• Work instruction: Restate each record word for word, omitting whatever pictures it holds.

• Data for this exercise:
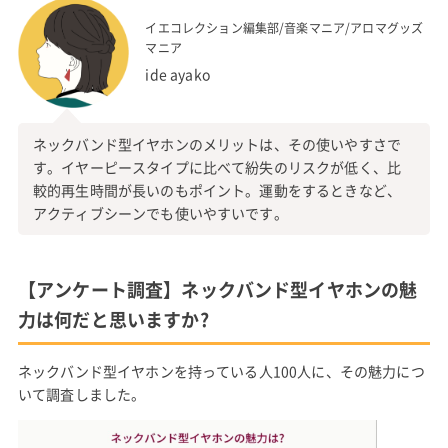
イエコレクション編集部/音楽マニア/アロマグッズ
マニア
ide ayako
ネックバンド型イヤホンのメリットは、その使いやすさで
す。イヤーピースタイプに比べて紛失のリスクが低く、比
較的再生時間が長いのもポイント。運動をするときなど、
アクティブシーンでも使いやすいです。
【アンケート調査】ネックバンド型イヤホンの魅
力は何だと思いますか?
ネックバンド型イヤホンを持っている人100人に、その魅力につ
いて調査しました。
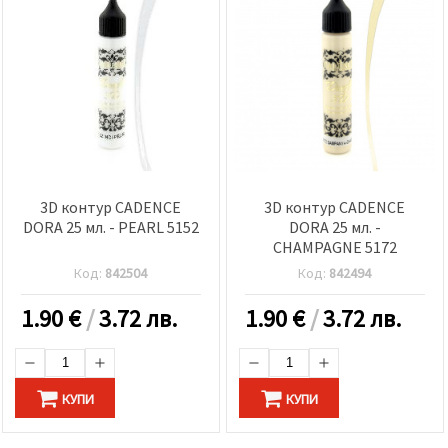
3D контур CADENCE
3D контур CADENCE
DORA 25 мл. - PEARL 5152
DORA 25 мл. -
CHAMPAGNE 5172
Код:
842504
Код:
842494
1.90
€
/
3.72 лв.
1.90
€
/
3.72 лв.
КУПИ
КУПИ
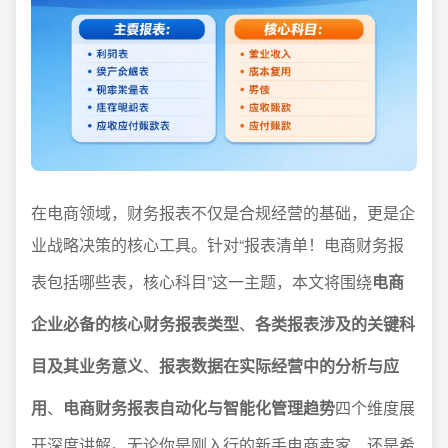
在电商领域，财务报表不仅是合规经营的基础，更是企
业战略决策的核心工具。针对“报表清单！电商财务报
表包括哪些表，核心科目”这一主题，本文将围绕
电商
企业必备的核心财务报表类型
、
各类报表涉及的关键科
目及其业务意义
、
报表数据在实际经营中的分析与应
用
、
电商财务报表自动化与智能化管理趋势
四个维度展
开深度讲解。无论你是刚入行的新手电商卖家，还是希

• Solution:
イエコレクション編集部/音楽マニア/アロマグッズ
マニア
ide ayako
ネックバンド型イヤホンのメリットは、その使いやすさで
す。イヤーピースタイプに比べて紛失のリスクが低く、比
較的再生時間が長いのもポイント。運動をするときなど、
アクティブシーンでも使いやすいです。
【アンケート調査】ネックバンド型イヤホンの魅
力は何だと思いますか?
ネックバンド型イヤホンを持っている人100人に、その魅力につ
いて調査しました。
3D контур CADENCE
3D контур CADENCE
DORA 25 мл. - PEARL 5152
DORA 25 мл. -
CHAMPAGNE 5172
Код:
842504
Код:
842494
1.90
€
/
3.72 лв.
1.90
€
/
3.72 лв.
КУПИ
КУПИ
在电商领域，财务报表不仅是合规经营的基础，更是企
业战略决策的核心工具。针对“报表清单！电商财务报
表包括哪些表，核心科目”这一主题，本文将围绕
电商
企业必备的核心财务报表类型
、
各类报表涉及的关键科
目及其业务意义
、
报表数据在实际经营中的分析与应
用
、
电商财务报表自动化与智能化管理趋势
四个维度展
开深度讲解。无论你是刚入行的新手电商卖家，还是希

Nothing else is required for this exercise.